The 5-6 Carr was involved in one of the highlights of the weekend, tossing a half court alley-oop pass in his team’s opening game that made it to the No. 1 spot on SportsCenter’s Top 10.

Of course, part of the draw was the healthy purse going to the winner. “One of the hurdles at the outset was trying to prove that this is a real event with real money on the line, that they’re really going to get paid out,” Mugar said.

Some players were in disbelief when they heard about the fat paycheck waiting for the winner.

“I thought the money was fake at first,” said Chris Wright, the former Georgetown point guard. “It caught me off guard.”

Matt Walsh, the curly-headed Florida star of the early-2000s, had no qualms about coming out for a crack at the cash.
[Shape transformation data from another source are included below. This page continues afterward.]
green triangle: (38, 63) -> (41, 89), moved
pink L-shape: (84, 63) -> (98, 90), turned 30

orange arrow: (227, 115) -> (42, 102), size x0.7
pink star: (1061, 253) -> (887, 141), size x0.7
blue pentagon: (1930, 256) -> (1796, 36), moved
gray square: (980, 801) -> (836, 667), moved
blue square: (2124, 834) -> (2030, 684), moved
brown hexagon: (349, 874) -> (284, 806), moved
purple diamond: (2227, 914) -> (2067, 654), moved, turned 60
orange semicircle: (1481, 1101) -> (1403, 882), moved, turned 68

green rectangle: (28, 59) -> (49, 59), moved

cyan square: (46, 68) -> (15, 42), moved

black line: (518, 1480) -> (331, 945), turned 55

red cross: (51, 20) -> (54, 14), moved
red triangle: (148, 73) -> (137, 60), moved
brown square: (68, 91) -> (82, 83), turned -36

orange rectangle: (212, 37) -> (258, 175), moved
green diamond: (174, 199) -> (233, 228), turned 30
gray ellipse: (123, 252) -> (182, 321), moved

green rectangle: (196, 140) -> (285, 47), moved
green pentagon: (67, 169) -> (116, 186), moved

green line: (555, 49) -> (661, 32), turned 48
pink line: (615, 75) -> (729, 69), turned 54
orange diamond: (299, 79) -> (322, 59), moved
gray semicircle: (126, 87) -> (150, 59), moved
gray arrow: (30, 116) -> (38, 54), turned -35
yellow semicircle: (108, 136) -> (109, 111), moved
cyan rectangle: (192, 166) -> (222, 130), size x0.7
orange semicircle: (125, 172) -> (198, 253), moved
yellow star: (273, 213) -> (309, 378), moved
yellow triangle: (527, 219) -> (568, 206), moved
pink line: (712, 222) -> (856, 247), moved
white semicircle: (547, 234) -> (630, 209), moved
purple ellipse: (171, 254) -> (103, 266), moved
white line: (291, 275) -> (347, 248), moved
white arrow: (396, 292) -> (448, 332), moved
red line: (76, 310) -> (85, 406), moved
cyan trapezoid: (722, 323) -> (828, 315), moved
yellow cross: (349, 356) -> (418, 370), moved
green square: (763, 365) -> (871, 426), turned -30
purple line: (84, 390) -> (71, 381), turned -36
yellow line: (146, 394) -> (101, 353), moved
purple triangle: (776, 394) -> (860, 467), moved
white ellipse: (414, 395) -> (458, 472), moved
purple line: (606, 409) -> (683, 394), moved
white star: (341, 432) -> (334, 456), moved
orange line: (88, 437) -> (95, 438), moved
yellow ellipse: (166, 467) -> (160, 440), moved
“I’m just here for the money,” said the Philadelphia-area native in between jokes from David Portnoy and Dan Katz from from Barstool.

While the Barstool leaders are debating between locations like Las Vegas and Nantucket, as well as their home-base in Boston, the Fighting Alumni squad hopes to take the game to either South Bend or Chicago to play it in front of the Irish faithful.

“Notre Dame is the embodiment of the word ‘family,’” Carter said. “Anytime Notre Dame wins, it could be checkers, it could be anything, you’ll have a million followers because it’s blue and gold.”

They also have some plans for the money. Longtime Irish coach Mike Brey is heavily involved in Coaches vs. Cancer, and the Notre Dame team plans to donate a portion of their winnings – $100,000 – to the organization.

Mugar said after the conclusion of the semifinal games that he felt the inaugural tournament was a huge success.

“Thirty games over three days without a hitch,” he said proudly. “Next year, we’ll look to add more tournaments, maybe in Chicago and New York.”

For now, fans can visit thetournament.com to vote on which team will get to host the championship game, and check out the photos above, courtesy of The Basketball Tournament.